Baroness Tanni Grey-Thompson has renewed her call for a national sports ombudsman who can hold governing bodies to account, after a Daily Telegraph survey of elite British sportswomen found alarming levels of harassment, bullying and sexism.
Grey-Thompson, the winner of 11 Paralympic gold medals and now a cross-party peer, led a year-long review into the duty of care provided for British athletes and said that she was not surprised by the results of The Telegraph research. Almost a third of British elite sportswomen said that they had suffered sexual harassment, 49 per cent had been the victim of bullying, 54 per cent of sportswomen said that they had suffered gender discrimination and almost three-quarters felt judged on how they look.
A total of 73 per cent of the 301 respondents also felt agreement with Andy Murray’s statement that: “I’ve been involved in sport my whole life and the level of sexism is unreal.”
Grey-Thompson responded to the headline statistics by asking, “Where is the duty of care?” and told The Telegraph that “the figures don’t surprise me, and match with many things that I was told through the work I did”.
Grey-Thompson believes that there have been improvements since her duty of care review was published in 2017, but remains concerned at variance in the systems of reporting issues in different sports. “I asked for an ombudsman and I still think that is needed,” she said. “The reality of sport is that it comes with many challenges, but these should not be in the way that women and girls are treated. Elite sport should not leave athletes feeling broken.
“Many individuals who spoke to me did not want to be specifically included, and in part this was around being identified.

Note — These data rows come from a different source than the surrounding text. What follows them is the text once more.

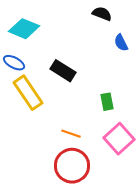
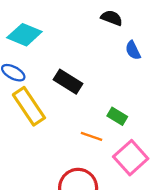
green rectangle: (107, 102) -> (117, 116), turned -48
orange line: (71, 134) -> (92, 136), moved

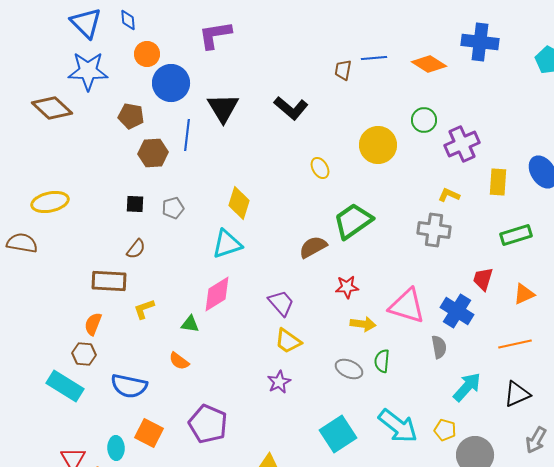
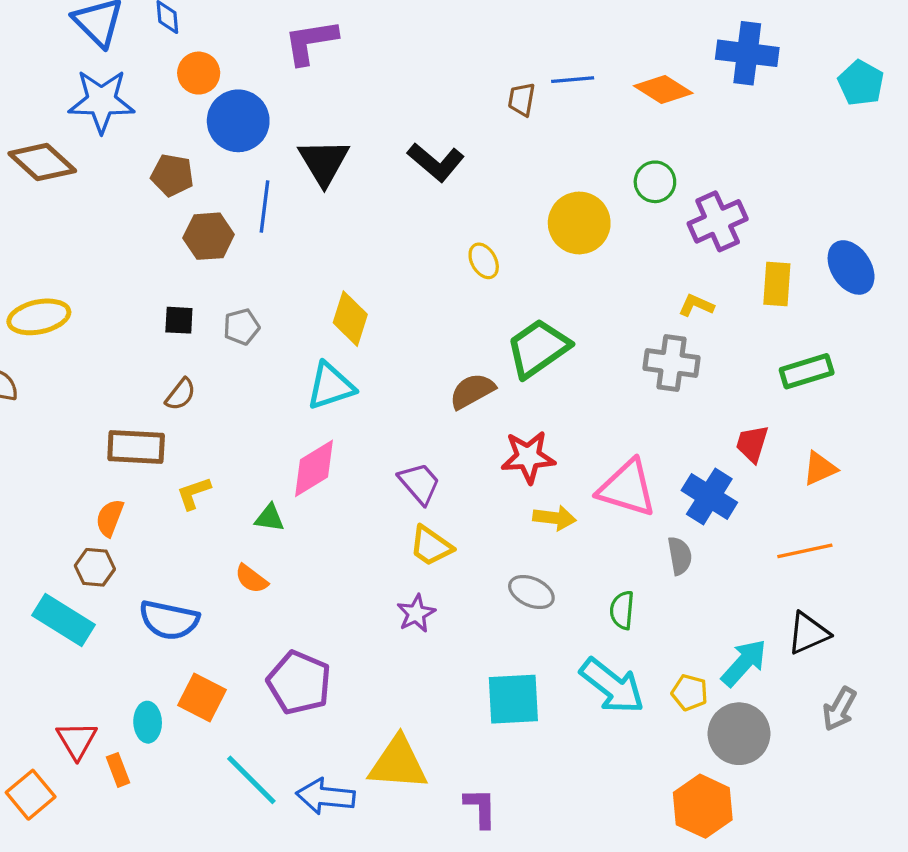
red star: (347, 287) -> (528, 457), size x1.4
green semicircle: (382, 361) -> (622, 610), moved
cyan arrow: (467, 387) -> (744, 663), moved
cyan square: (338, 434) -> (513, 699), turned 30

Every organisation in the system needs to support athletes, and take this very seriously. There must be a duty of care towards all.”
The charity Women in Sport said that there were also parallels to its research last year, which found that 38 per cent of women working in sport had experienced discrimination in the workplace.
They are now developing a “culture health check” to aid sports organisations. “There is still a lot of work to do to eradicate sexism in sport and achieve gender equality in the sector,” said a statement. The Telegraph has this week launched an unprecedented publishing commitment to transform the profile and visibility of women’s sport, through enhanced coverage across print and digital platforms, but also by campaigning on key issues to inspire participation.
The challenge to encourage girls into sport was underlined on Thursday with the publication of research by Sport England to complement its survey last year which showed that only 14 per cent of girls and 20 per cent of boys aged between five and 16 were meeting the chief medical officer’s guidelines of more than 60 minutes of activity every day.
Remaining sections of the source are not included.